Additional special features for this Twilight Time Blu-ray have been ported over from the older 2004 Standard-Definition DVD release (which this presentation blows out of the water), and include an audio commentary with Eli Wallach and Catherine Wyler (daughter of our auteur, ladies and gentlemen), a vintage A&E Biography episode on Ms. Hepburn, and a theatrical trailer. Twilight Time’s Blu-ray does not feature the teaser trailer and TV spots present on the old SD-DVD, so I can only assume someone hid in the closet one night and stole them. Fortunately, they did not steal Julie Kirgo’s wonderful liner notes.
Wrapping up this wave of Twilight Time Blu-ray releases (originally made available to the public in April 2017) is the only film here to not feature some sort of nod to wealth in its title. And that could be partly due to the fact that the protagonist of Woody Allen’s Another Woman (1988) already has a bit of moolah. Sadly, however, philosophy professor Marion Post (Gena Rowlands) wouldn’t have much else to offer anyone if she actually let them get that close. For, despite her academic success and noted social stance, Marion is utterly clueless when it comes to understanding feelings ‒ whether they belong to her, or someone else.

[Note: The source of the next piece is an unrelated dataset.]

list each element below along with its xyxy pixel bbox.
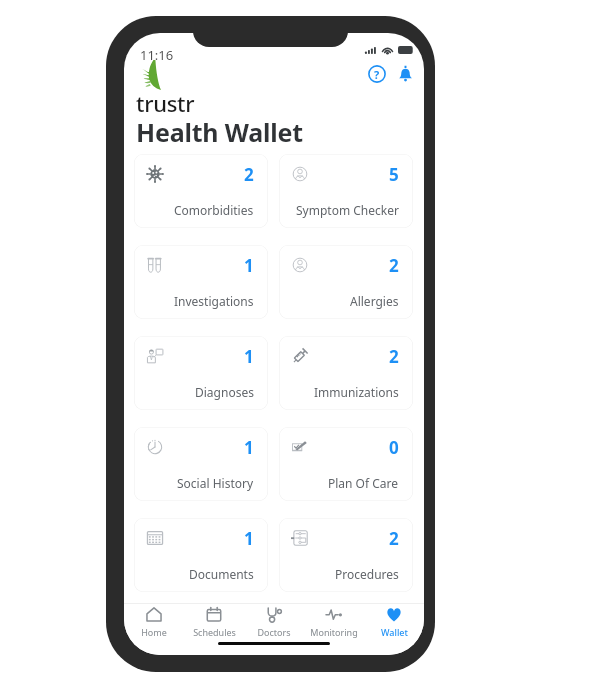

Determined to get away from home to work on her new book, Marion settles into a sublet apartment, only to discover the vent brings with it more than hot and cold air: it also pours in the whispered personal lives of patients belonging to the therapist down the hall. After eavesdropping into the private worlds of others, Marion becomes particularly intrigued with a mystery woman (Mia Farrow) with a troubled psyche. This, in turn, beckons Marion to question her own mental health, leading to a very compelling drama co-starring Ian Holm, Blythe Danner, Betty Buckley, Martha Plimpton, John Houseman, and David Ogden Stiers.
The great Gene Hackman makes his only appearance in a Woody Allen film here. But he is just one of many marvelous actors to appear in this well-written ode to Bergman’s Wild Strawberries, which is quite beautiful to behold in this crisp and clear transfer that is a far cry from the 2001 MGM DVD. The DTS-HD MA Mono Stereo soundtrack delivers admirably. English (SDH) subtitles, an isolated (DTS-HD MA 2.0) score, trailer, and Julie Kirgo’s liner notes are also included.
All four titles reviewed here are limited to 3,000 pressings apiece, and are currently waiting for you to maybe get rich off of while supplies last. Good luck ‒ and enjoy!